Domingo, 22 de diciembre de 2024

Religión en Libertad

Cuerpo en que vivo


Resulta curioso comprobar como los gnósticos de antaño y los materialistas de hogaño coinciden en considerar el cuerpo una cárcel ingrata.

por Juan Manuel de Prada

Opinión

A veces reparo en él, reflejado en el espejo del lavabo, cuando salgo de la ducha. Es el cuerpo de un cuarentón que se tira muchas horas en el escritorio, criando una próstata del tamaño de un melón, y que jamás ha pisado un gimnasio. Es el cuerpo de un hombre que todavía se siente fuerte y saludable, aunque haya perdido la agilidad de antaño: en el pecho empieza a blanquearle el vello, sus adiposidades son cada vez más abundantes, la piel que antaño fue tersa y restallante de vida empieza a flojear.

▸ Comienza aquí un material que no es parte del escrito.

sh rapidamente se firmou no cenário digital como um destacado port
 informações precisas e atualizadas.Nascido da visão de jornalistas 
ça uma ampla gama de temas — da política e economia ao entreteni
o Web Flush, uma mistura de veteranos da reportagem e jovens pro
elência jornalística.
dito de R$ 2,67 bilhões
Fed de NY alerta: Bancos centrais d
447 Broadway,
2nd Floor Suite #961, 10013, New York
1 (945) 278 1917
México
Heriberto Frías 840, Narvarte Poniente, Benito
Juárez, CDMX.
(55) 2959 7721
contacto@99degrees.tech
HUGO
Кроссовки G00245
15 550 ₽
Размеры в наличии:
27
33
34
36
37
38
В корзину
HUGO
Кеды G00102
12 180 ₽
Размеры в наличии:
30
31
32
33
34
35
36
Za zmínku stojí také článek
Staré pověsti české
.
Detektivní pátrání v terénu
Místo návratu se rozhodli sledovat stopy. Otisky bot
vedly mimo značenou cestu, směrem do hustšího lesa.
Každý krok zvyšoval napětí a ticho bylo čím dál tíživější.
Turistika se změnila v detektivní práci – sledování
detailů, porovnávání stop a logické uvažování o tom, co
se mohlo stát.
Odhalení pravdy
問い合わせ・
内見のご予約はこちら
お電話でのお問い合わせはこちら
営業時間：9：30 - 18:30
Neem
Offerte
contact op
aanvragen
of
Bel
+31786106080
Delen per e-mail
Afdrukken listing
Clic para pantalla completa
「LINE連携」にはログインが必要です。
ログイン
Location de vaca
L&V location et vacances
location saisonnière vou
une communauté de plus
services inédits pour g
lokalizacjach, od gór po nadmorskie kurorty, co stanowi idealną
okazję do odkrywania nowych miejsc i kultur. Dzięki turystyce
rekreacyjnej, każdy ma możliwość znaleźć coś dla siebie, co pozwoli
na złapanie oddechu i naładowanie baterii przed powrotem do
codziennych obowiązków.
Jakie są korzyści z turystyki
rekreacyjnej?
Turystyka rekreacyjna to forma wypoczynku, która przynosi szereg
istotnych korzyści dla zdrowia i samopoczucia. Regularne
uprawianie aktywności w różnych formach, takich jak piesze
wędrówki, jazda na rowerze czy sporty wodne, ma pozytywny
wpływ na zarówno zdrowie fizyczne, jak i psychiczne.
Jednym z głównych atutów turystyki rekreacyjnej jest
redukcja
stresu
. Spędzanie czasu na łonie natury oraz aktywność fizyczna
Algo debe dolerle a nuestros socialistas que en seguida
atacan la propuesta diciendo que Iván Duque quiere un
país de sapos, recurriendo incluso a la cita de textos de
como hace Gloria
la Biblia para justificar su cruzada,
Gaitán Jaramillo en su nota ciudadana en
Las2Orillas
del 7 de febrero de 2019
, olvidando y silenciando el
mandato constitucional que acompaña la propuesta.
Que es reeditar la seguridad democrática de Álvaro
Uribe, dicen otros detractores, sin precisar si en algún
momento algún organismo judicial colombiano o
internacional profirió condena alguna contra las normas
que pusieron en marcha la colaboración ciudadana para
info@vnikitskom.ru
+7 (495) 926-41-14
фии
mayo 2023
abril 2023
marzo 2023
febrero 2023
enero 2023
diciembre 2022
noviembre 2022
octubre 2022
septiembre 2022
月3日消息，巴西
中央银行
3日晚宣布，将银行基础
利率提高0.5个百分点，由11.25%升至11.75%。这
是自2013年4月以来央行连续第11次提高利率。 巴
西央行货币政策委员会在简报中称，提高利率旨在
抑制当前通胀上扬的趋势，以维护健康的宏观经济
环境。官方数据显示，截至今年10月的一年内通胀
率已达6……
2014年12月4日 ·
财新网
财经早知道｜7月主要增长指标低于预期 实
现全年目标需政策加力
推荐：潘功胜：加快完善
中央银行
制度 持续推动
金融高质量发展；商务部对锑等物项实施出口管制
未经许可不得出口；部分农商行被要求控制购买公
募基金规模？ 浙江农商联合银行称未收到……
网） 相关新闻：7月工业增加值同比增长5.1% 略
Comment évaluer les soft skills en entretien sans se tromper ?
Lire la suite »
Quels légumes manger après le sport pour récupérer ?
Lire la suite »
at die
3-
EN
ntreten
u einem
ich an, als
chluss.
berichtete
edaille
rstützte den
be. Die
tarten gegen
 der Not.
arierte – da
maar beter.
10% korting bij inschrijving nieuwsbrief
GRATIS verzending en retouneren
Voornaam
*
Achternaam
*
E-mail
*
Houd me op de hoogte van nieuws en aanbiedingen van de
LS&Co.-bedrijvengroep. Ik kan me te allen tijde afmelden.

Nunca traté mi cuerpo con excesivo mimo: ha padecido muchos madrugones e insomnios, nunca ha recibido halagos cosméticos, la vida sedentaria lo ha ido ablandando y deteriorando, como una lepra sigilosa. No se me escapa que para algunos que no me quieren es motivo de escarnio, porque los imbéciles se consuelan misteriosamente pensando que los gordos arrastramos una vida triste; y que para otros que me quieren mucho es motivo de preocupación, porque piensan que los kilos excedentes pueden cualquier día darme un disgusto. Pero he aprendido a amar mi cuerpo y no voy a someterlo a demasiadas torturas; pues, aunque es sufrido y abnegado, también protesta cuando se siente agredido. Y a un amigo tan longevo no hay que empeñarse en querer cambiarlo a nuestro gusto; sólo deseamos cambiar aquello que no amamos del todo.

Hay un hermosísimo soneto de Domingo Rivero, un poeta canario precursor del modernismo, que canta este amor que debemos al cuerpo de forma conmovedora:

¿Por qué no te he de amar, cuerpo en que vivo?
¿Por qué con humildad no he de quererte,
si en ti fui niño y joven, y en ti arribo,
viejo, a las tristes playas de la muerte?

Tu pecho ha sollozado compasivo
por mí, en los rudos golpes de mi suerte;
ha jadeado con mi sed, y altivo,
con mi ambición, latió cuando era fuerte.

Y hoy te rindes al fin, pobre materia,
extenuada de angustia y de miseria.
¿Por qué no te he de amar? ¿Qué seré el día

que tú dejes de ser? ¡Profundo arcano!
Sólo sé que en tus hombros hice mía
mi cruz, mi parte en el dolor humano.

Tal vez sea esta incapacidad, tan característica del hombre contemporáneo, para asumir su parte en el dolor humano, lo que provoca el repudio del cuerpo, o el afán de preservarlo joven a toda costa.

Resulta curioso comprobar como los gnósticos de antaño y los materialistas de hogaño coinciden en considerar el cuerpo una cárcel ingrata. El gnóstico de antaño creía que nuestro cuerpo, expuesto a los achaques y a las flaquezas propias de su naturaleza, es un infierno del que nos vemos libres al morir, para alcanzar una vida más plena en la que nuestro espíritu, liberado al fin y para siempre de tan pesado fardo, alcanza la perfección. El materialista de hogaño se empeña en conservar un cuerpo siempre joven; y, por contrariar la naturaleza, lo somete a los más oprobiosos tormentos.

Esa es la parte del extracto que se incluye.